-- Structured page parsing data --
•••

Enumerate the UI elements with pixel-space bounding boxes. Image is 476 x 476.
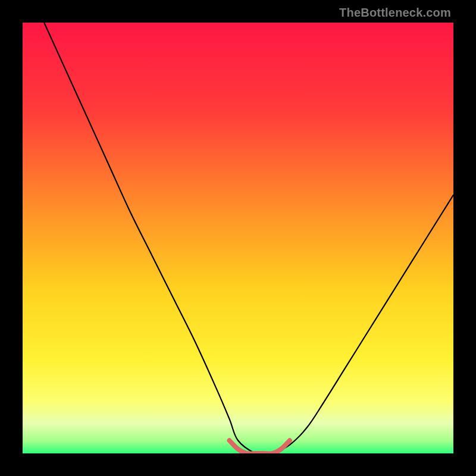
- chart-container: TheBottleneck.com: [0, 0, 476, 476]
- plot-area: [23, 23, 453, 453]
- gradient-background: [23, 23, 453, 453]
- svg-rect-0: [23, 23, 453, 453]
- watermark-text: TheBottleneck.com: [339, 6, 451, 20]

•••

-- EXERCISE --
The records above must be output exactly, except for the pictures.

-- RESPONSE TO THE TASK --
Enumerate the UI elements with pixel-space bounding boxes. Image is 476 x 476.
- chart-container: TheBottleneck.com: [0, 0, 476, 476]
- plot-area: [23, 23, 453, 453]
- gradient-background: [23, 23, 453, 453]
- svg-rect-0: [23, 23, 453, 453]
- watermark-text: TheBottleneck.com: [339, 6, 451, 20]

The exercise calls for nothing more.